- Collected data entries

---

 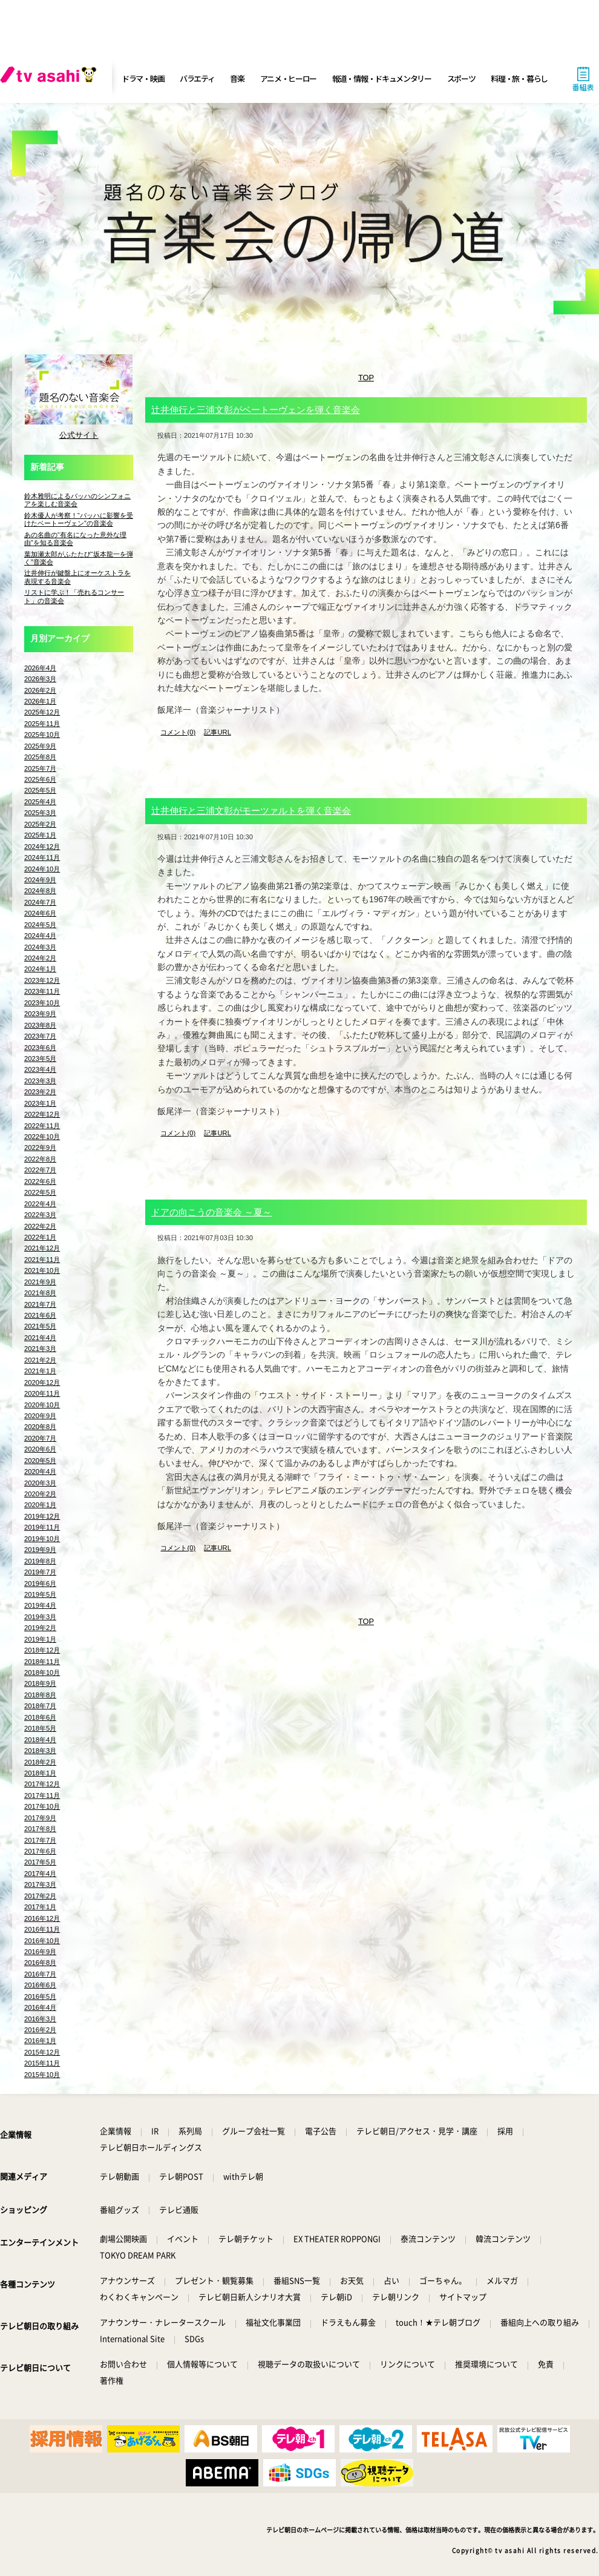 What do you see at coordinates (40, 1237) in the screenshot?
I see `2022年1月` at bounding box center [40, 1237].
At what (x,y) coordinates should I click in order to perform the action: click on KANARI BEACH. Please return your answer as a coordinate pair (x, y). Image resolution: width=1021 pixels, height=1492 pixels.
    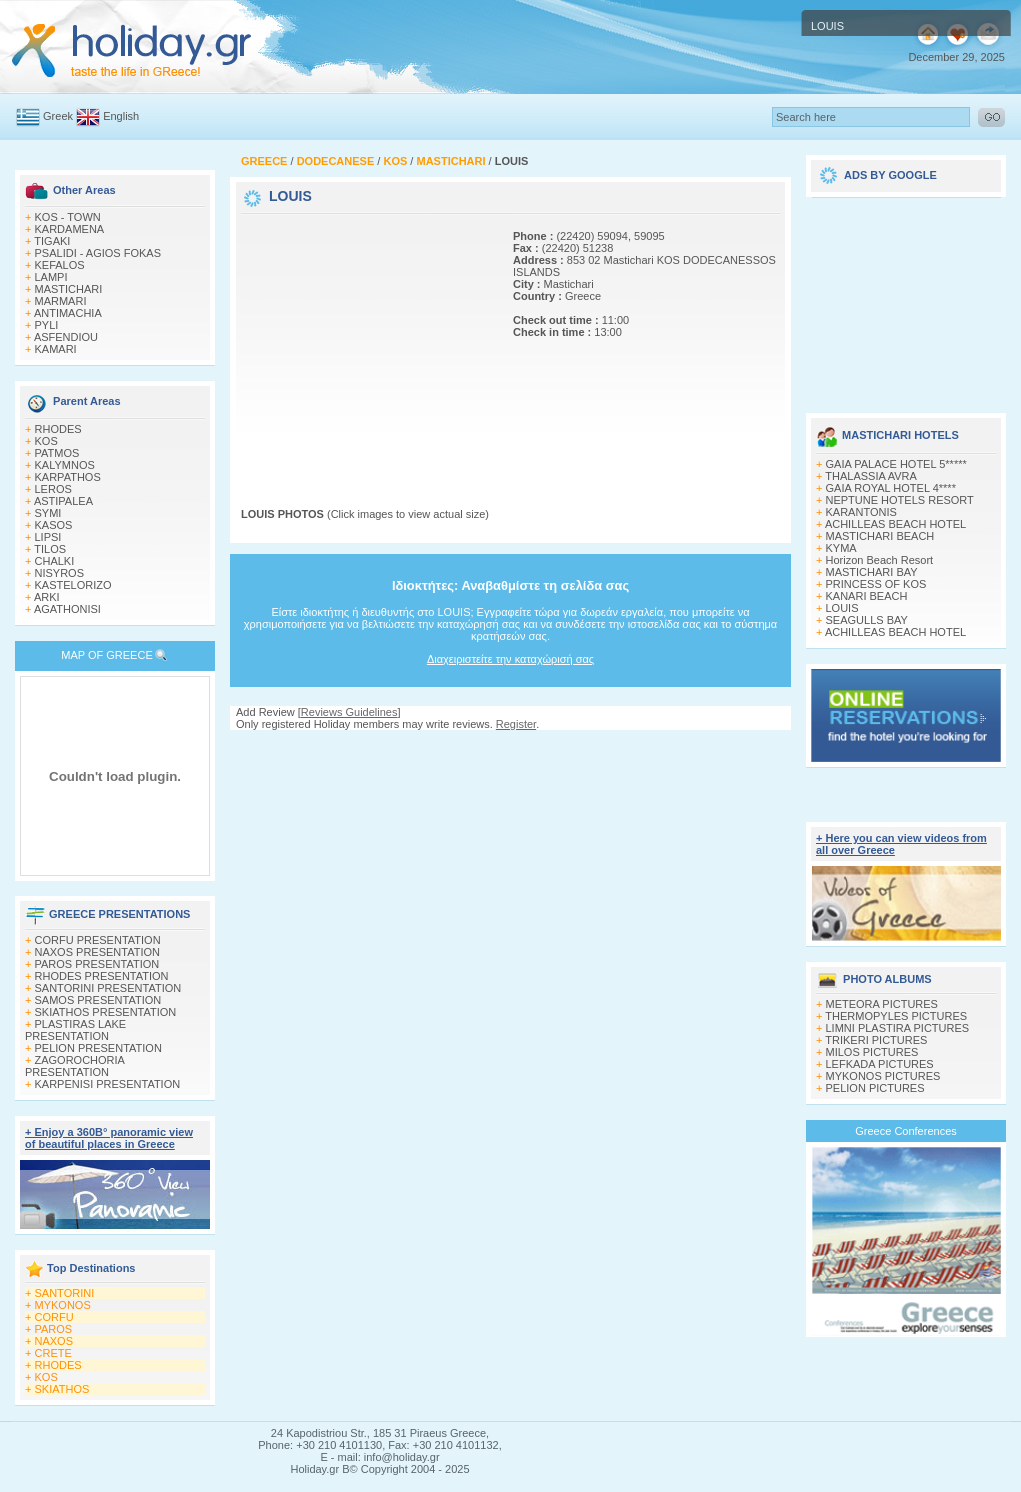
    Looking at the image, I should click on (867, 596).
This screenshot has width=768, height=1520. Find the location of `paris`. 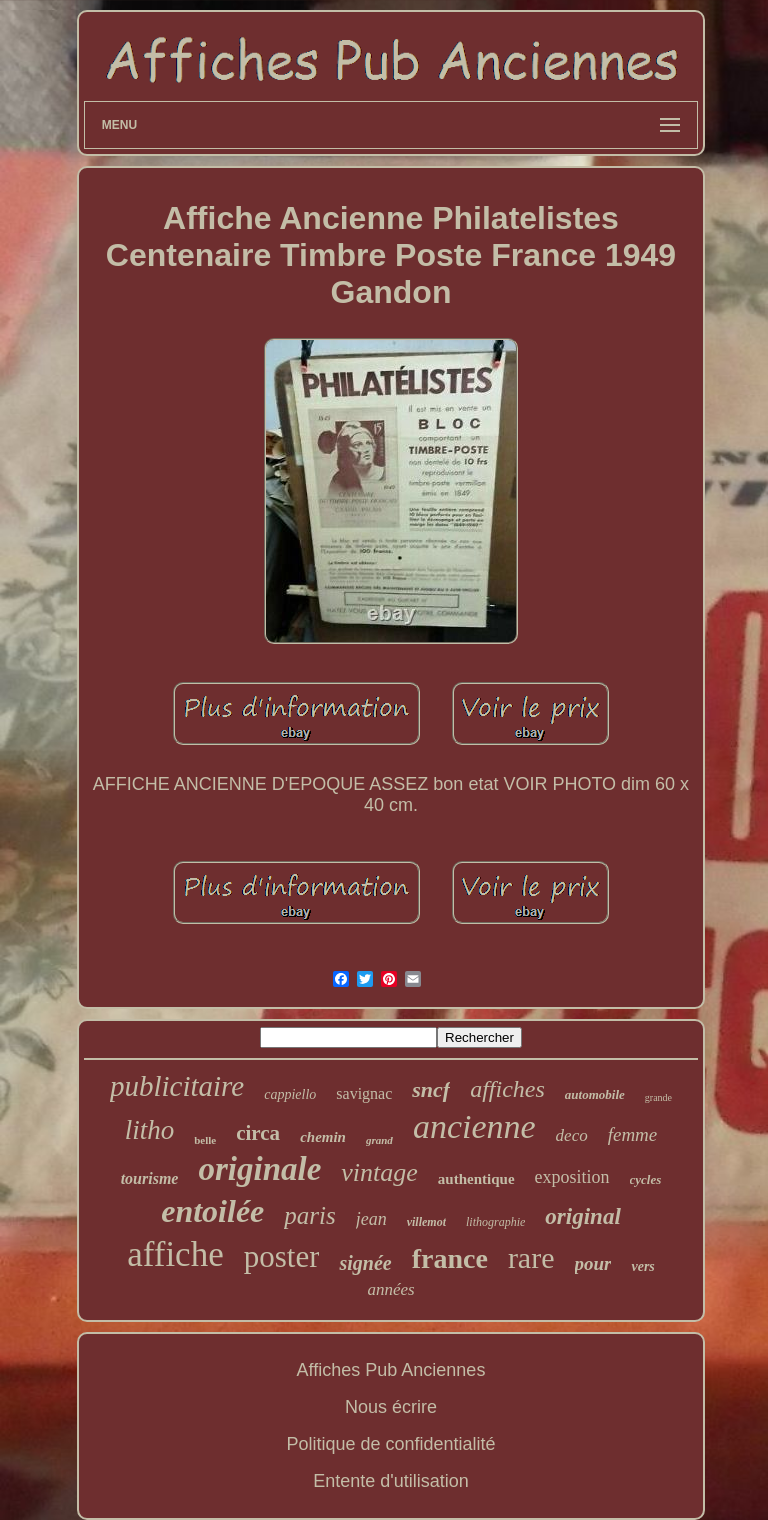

---

From the line containing "At what (x,y)" to the last line of the records above, return each line exactly, both ends included, and nothing more. Leave out the pictures.

- SOLVED EXERCISE
At what (x,y) coordinates should I click in order to perform the action: click on KANARI BEACH. Please return your answer as a coordinate pair (x, y). Image resolution: width=1021 pixels, height=1492 pixels.
    Looking at the image, I should click on (867, 596).
This screenshot has width=768, height=1520. Find the location of `paris`. 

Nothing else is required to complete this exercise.